Sin intercambiar apenas unas palabras, me cambiaron la bolsa de magdalenas. Sin embargo, el trato recibido de forma airada no fue el esperado, llegando a ser una situación incómoda. No pretendía ni siquiera que me las cambiaran, sólo pretendía comunicarles lo sucedido, porque yo he estado al otro lado, sé lo importante que es la opinión del cliente. Me fui dándoles las gracias por habérmelas cambiado, pero con cierto sabor amargo por lo acontecido.

 

¿Por qué os cuento esto? En los últimos años en mi carrera profesional, he estado más cerca al marketing, principalmente digital, y tengo muy interiorizados conceptos como “todo tiene que estar centrado el cliente”, “hay que tener visión 360º”, “somos costumer centric”, “definir el journey y los diferentes puntos de contacto con la marca es vital”, “cuanto es el CPA”, y sobre todo, “hay que conseguir fidelizar al cliente y sobre todo que nos recomiende”. Conceptos que son conocidos para todo el mundo, pero que son difíciles de aplicación en el día a día, pero que marca la diferencia entre empresas.
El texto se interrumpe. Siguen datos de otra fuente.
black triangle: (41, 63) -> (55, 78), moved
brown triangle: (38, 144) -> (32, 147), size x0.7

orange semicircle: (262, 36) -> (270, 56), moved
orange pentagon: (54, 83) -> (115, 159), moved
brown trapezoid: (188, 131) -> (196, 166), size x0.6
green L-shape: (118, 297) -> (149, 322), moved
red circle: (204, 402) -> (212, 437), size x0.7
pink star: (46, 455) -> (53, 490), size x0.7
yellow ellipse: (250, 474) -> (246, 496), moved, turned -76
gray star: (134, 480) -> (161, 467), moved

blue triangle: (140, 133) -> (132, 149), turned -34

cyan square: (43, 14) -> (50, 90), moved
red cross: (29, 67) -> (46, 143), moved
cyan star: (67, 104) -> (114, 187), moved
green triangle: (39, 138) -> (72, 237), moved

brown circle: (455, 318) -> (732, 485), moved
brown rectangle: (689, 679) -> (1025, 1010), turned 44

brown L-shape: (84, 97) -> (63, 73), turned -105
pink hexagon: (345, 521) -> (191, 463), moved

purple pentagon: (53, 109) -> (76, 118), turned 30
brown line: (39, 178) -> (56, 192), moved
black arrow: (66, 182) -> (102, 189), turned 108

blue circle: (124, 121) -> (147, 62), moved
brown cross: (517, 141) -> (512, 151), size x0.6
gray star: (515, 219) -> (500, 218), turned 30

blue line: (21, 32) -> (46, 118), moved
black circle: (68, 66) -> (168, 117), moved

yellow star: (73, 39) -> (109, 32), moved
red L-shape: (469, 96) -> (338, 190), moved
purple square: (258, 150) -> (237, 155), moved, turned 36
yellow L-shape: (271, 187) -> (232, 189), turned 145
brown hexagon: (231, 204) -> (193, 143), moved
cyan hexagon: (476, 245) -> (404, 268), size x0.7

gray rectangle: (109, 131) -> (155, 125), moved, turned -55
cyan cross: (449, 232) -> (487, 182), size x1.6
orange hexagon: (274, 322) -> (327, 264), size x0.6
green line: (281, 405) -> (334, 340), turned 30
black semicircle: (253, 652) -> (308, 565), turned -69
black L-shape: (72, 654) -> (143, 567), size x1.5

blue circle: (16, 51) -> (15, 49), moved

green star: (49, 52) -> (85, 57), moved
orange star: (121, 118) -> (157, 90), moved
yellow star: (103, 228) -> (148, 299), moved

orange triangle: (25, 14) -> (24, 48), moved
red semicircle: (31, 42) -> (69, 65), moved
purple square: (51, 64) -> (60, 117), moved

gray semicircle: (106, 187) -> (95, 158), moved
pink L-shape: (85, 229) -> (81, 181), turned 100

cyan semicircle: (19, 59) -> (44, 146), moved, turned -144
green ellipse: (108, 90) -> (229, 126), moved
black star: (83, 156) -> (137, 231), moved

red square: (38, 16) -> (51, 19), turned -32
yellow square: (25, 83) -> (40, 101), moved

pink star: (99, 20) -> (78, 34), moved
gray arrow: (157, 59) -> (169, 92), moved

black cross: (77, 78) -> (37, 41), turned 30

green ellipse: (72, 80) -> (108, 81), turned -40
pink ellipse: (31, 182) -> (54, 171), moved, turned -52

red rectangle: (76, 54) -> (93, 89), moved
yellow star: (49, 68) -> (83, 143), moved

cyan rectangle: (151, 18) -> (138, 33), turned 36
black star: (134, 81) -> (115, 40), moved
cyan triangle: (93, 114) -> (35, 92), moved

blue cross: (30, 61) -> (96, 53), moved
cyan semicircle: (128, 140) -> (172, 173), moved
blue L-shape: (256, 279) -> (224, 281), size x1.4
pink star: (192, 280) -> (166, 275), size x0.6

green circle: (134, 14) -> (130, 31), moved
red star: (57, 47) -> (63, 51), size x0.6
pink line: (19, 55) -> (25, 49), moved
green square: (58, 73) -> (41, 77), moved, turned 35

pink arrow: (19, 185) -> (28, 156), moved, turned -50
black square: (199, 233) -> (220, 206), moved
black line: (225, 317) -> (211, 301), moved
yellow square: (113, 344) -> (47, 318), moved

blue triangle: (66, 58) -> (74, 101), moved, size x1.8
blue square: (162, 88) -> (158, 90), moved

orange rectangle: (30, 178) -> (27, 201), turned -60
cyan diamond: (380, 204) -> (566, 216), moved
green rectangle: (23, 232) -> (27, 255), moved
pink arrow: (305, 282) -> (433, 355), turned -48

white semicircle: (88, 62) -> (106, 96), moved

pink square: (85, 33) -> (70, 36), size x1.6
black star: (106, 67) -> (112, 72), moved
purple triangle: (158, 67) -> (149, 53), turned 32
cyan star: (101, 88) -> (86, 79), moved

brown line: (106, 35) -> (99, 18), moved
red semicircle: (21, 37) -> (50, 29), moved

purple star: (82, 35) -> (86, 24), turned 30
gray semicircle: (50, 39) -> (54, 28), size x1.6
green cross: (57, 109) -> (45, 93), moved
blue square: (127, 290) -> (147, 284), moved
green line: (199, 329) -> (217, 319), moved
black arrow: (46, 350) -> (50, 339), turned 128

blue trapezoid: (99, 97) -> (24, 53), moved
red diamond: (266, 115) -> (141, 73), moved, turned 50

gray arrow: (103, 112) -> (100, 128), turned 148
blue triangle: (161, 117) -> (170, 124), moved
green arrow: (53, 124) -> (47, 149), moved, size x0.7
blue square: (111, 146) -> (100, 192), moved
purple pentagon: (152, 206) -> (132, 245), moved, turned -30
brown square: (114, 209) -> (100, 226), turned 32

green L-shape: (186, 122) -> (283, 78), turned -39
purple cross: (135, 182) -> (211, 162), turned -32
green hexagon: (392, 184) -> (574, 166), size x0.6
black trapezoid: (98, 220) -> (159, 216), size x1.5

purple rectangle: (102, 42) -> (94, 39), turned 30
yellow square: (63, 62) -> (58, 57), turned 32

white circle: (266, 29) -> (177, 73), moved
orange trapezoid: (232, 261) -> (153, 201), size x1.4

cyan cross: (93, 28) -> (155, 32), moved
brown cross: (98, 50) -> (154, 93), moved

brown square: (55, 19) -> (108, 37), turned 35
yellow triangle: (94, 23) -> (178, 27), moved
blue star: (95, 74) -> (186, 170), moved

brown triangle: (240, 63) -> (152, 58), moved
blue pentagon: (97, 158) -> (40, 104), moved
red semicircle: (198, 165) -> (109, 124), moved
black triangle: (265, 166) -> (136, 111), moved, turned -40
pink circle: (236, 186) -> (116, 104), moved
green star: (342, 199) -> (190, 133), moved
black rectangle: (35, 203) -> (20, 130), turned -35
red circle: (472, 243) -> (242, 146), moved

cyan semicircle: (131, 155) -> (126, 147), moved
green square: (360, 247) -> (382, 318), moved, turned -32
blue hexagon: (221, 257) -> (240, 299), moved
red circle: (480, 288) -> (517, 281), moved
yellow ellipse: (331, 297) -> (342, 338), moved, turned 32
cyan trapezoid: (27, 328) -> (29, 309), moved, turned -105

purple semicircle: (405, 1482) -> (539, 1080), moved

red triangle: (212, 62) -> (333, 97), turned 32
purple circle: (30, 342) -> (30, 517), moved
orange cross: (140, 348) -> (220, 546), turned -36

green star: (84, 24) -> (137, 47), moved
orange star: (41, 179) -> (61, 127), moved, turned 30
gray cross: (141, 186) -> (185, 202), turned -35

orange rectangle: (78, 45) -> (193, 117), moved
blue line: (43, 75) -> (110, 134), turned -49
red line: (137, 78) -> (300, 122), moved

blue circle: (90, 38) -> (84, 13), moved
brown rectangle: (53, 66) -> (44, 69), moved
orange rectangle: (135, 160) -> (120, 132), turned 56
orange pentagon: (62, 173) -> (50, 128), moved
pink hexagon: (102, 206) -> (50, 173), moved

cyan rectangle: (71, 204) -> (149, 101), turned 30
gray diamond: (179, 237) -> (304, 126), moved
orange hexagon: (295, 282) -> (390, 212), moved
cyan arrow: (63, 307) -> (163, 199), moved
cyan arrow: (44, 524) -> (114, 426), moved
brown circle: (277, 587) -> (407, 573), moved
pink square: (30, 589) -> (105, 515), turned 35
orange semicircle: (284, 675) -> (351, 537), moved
Volviendo a casa, todos estos conceptos daban vueltas en mi cabeza, e intentaba poder encontrar justificación, intentando comprender el motivo por el cual el trato hubiera sido ese, con lo complicado que resulta atraer un cliente a tu negocio y fidelizarlo. Y una duda dominaba todo: como cliente, ¿no valgo ni un puñado de muffins?